Why this is the right move
Section titled “Why this is the right move”- We already tried the monorepo, and the only reason it existed is gone. PR #25’s stated rationale was the dashboard’s build step. The dashboard was deleted weeks later and the project flattened back. Nothing about the current scope re-introduces that forcing function.
- The audit shows the code is already clean. Every boundary in the recommended invariant table is already respected by the source. We are formalising a fact, not negotiating a contract.

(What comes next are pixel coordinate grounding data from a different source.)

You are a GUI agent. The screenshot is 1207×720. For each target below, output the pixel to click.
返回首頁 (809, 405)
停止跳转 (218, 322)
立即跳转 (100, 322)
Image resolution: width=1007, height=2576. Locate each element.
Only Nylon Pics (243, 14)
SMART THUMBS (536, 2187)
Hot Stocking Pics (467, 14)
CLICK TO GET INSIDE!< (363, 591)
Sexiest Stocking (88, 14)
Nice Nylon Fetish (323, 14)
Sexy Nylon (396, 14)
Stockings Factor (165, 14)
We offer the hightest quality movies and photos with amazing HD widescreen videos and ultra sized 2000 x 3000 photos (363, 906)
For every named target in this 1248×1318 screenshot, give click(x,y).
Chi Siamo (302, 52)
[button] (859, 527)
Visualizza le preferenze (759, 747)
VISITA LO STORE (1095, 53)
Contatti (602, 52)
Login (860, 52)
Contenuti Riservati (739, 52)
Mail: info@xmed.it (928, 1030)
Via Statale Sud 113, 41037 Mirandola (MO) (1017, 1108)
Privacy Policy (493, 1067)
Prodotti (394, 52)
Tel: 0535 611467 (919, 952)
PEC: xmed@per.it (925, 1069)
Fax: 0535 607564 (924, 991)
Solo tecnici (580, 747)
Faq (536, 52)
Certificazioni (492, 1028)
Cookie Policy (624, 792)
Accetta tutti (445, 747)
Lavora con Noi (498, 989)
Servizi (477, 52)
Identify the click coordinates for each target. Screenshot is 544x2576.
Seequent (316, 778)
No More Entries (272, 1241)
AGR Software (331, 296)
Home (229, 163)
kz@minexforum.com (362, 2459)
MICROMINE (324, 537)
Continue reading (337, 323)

- Lint enforcement is cheap and reversible. Adding
no-restricted-importsto.oxlintrc.jsonis one config block. If it turns out wrong, deleting it is one config block. Compare to “split into seven packages and migrate every import.” - Pre-alpha with zero embedders is the wrong time to design a publish boundary. When demand is concrete, the right boundary will be obvious. Designing it now is guessing.
- Cleaning the debris is unambiguously good. The
apps/andpackages/dirs exist solely because we never ranrm -rfafter the dashboard removal. They cost zero to delete and remove a consistent confusion for new readers.
Action items if the recommendation is adopted
Section titled “Action items if the recommendation is adopted”In order:
rm -rf /home/user/run/apps /home/user/run/packages. Both contain onlynode_modules/and a builtdist/from the deleted dashboard subsystem; neither is tracked by git.- Add an oxlint
no-restricted-importsconfiguration to.oxlintrc.jsonreflecting the table in §6. Test thatbun src/bin.ts run lintpasses against the current codebase (the audit says it will). - Update
CLAUDE.md’s “Repository layout” section: add one paragraph statingsrc/subdirs are the project’s module layout; the previouspackages/*/apps/*layout should not be reintroduced without a concrete forcing function; refer to this design doc. - Optional follow-up (separate PR): reorganise
tests/into per-module subdirs (tests/cache/,tests/graph/, …) for discoverability. No package split, no behavioural change.